Cast: Yavuz Bingöl, Hatice Aslan
Cinematographer: Gokhan Tiryaki
Directed by: Nuri Bilge Ceylan
Release date: 3 rd October 2008
Language: Turkish
It’s an age-old story. It could be set in any place. Any time. Master commits an inadvertent crime. He convinces his servant, in this case his driver, to take the fall. With promises of money. The master, here a politician, gives his word that in exchange for loyalty, the servant’s family would be taken care of. Once the driver is in prison, has the driver’s wife in bed with himself before you can blink. Driver’s morose son who keeps on failing the university exams chances upon the dirty secret. Stuff of afternoon melodramas. Sometimes it’s the story, sometimes the storyteller. Here, it’s definitely the latter. Ceylan paints his bleak tale using an austere palette of saturated blues, greens and ochre yellows. What he chooses to show, what he chooses to keep beyond the edges of the screen keeps this from being yet another familiar story of familial woe.
In the brief prologue we see a middle-aged guy driving along a dark road through the woods. He’s drowsy. His eyelids keep drooping. The shadows creep onto the camera’s field of vision as the car goes into the distance. Cut to the next scene. A crumpled body is lying in the middle of the road. The car is standing on the roadside with its headlights on. Ceylan sticks to this technique throughout. Never once showing the actual act. Instead, he lingers and broods upon the consequences. He observes the gradual deconstruction of the character’s lives.
And it’s not a pleasing sight. The aging wife smoothening the wrinkles around her eyes with make-up before a tryst with her lover. Making vain attempts to communicate with her son. The son spending hours motionless in bed staring at the ceiling. Going about his activities mechanically. The father in prison asking the son whether he or his mother goes to collect the monthly payments. Probably, he has a tendency towards jealous suspicions. Or he is aware of the politician’s predilections.

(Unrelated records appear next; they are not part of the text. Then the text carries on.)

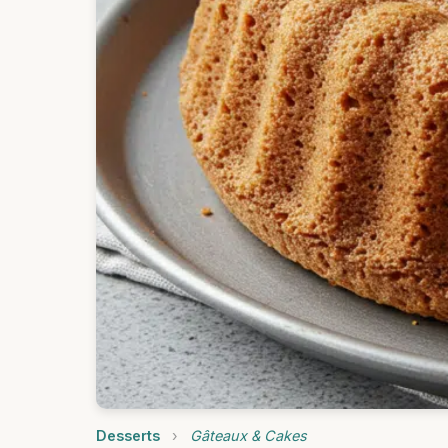
Desserts
›
Gâteaux & Cakes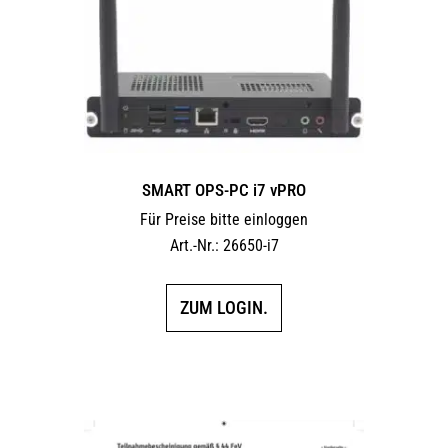
SMART OPS-PC i7 vPRO
Für Preise bitte einloggen
Art.-Nr.: 26650-i7
ZUM LOGIN.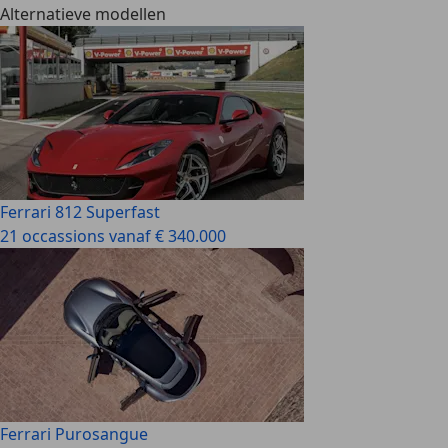
Alternatieve modellen
Ferrari 812 Superfast
21 occassions vanaf € 340.000
Ferrari Purosangue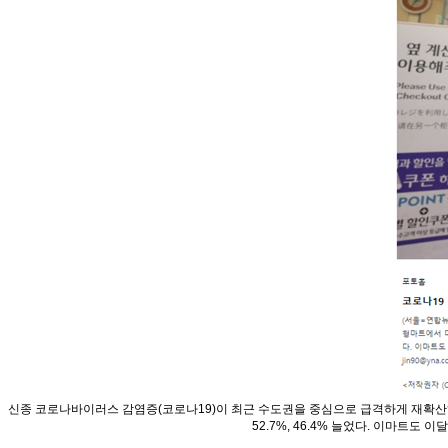
신종 코로나바이러스 감염증(코로나19)이 최근 수도권을 중심으로 급격하게 재확산하
52.7%, 46.4% 늘었다. 이마트도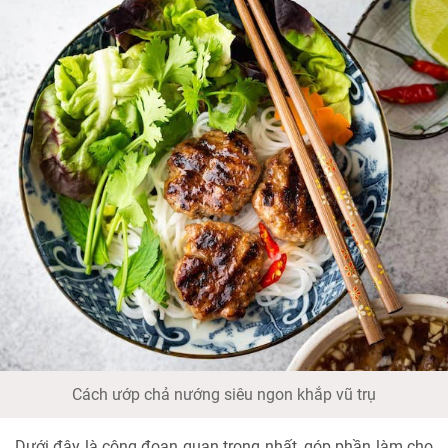
Cách ướp chả nướng siêu ngon khắp vũ trụ
Dưới đây là công đoạn quan trọng nhất, góp phần làm cho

Once the father gets out of jail, things fall apart pretty rapidly. The powder keg was anyway already there waiting to be kindled. In one intense sequence of non-confrontation, husband and wife skirt around fears of facing the consequences of their actions. It ends up in physical altercation but the words are never spoken.
It’s always difficult to find an appropriate ending for such movies. Ceylan falters somewhat in that department. Ending it ten minutes earlier would have been perfect. At least that was what I felt. That does not mean I wouldn’t like to sit through it again to soak in the atmosphere and the desolation of the urban landscapes.
I haven’t seen any of Ceylan’s previous features. He is known to dispense with the plot in his lyrical movies. In departure from that ‘Three monkeys’ has sufficient plot. In each carefully crafted scene, you can hear the background sounds with amazing clarity. Children playing outside in the street, the train passing by. But it’s the brooding visual poetry, which tells you that this director is someone to watch out for. He has the rare ability to take an oft-told worn out story and tell it anew.